→ **WORK ORDER**:
From the data below, retype exactly the lines starting with the one that contains "Halsband i äkta silver med kubisk zirkonia." and ending with the one that contains "Maradona, Enzo Francescoli, Marcelo", both included.

→ **RECORDS PROVIDED**:
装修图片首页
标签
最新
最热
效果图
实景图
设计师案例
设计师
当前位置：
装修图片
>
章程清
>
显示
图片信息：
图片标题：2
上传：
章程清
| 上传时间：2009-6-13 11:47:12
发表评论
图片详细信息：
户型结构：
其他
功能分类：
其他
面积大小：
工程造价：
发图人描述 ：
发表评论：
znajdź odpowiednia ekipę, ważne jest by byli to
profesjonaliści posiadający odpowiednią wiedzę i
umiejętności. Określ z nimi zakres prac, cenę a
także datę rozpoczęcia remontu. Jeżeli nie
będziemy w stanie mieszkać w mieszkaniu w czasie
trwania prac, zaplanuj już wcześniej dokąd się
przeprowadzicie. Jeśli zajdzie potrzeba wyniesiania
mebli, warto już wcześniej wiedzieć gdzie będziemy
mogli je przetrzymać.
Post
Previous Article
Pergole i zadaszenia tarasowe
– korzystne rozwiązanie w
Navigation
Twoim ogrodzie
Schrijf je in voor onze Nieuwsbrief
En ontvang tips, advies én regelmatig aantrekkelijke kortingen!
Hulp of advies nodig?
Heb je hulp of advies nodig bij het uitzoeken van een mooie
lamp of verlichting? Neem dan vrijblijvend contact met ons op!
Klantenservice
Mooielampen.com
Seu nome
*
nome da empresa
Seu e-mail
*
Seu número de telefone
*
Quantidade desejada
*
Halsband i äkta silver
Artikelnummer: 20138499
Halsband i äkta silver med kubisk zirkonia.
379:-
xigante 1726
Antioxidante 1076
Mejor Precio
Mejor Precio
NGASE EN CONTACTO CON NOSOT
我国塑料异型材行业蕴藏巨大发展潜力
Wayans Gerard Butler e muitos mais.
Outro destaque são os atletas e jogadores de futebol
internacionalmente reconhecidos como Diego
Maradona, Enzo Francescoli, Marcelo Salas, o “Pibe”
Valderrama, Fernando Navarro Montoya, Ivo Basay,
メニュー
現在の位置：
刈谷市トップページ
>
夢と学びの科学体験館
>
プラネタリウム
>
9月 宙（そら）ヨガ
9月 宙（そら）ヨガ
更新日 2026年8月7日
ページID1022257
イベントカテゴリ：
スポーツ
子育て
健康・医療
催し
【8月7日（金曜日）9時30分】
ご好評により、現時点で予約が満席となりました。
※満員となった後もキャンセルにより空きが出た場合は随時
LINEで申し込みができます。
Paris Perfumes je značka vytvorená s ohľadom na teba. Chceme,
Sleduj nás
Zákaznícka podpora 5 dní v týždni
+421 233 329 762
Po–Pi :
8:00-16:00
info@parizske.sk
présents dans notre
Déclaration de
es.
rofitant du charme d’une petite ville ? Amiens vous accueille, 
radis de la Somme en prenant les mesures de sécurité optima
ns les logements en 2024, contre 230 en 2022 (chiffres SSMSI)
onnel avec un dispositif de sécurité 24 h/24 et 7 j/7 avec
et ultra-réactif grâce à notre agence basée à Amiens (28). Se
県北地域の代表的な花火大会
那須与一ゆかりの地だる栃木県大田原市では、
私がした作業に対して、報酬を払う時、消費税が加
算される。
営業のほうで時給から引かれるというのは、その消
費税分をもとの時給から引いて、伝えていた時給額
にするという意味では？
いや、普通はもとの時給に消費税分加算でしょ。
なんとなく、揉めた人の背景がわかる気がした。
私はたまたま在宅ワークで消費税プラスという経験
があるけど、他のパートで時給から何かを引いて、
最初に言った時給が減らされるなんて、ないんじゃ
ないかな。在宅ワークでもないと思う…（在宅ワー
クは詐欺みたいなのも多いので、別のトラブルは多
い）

→ **ANSWER TO THE EXERCISE**:
Halsband i äkta silver med kubisk zirkonia.
379:-
xigante 1726
Antioxidante 1076
Mejor Precio
Mejor Precio
NGASE EN CONTACTO CON NOSOT
我国塑料异型材行业蕴藏巨大发展潜力
Wayans Gerard Butler e muitos mais.
Outro destaque são os atletas e jogadores de futebol
internacionalmente reconhecidos como Diego
Maradona, Enzo Francescoli, Marcelo Salas, o “Pibe”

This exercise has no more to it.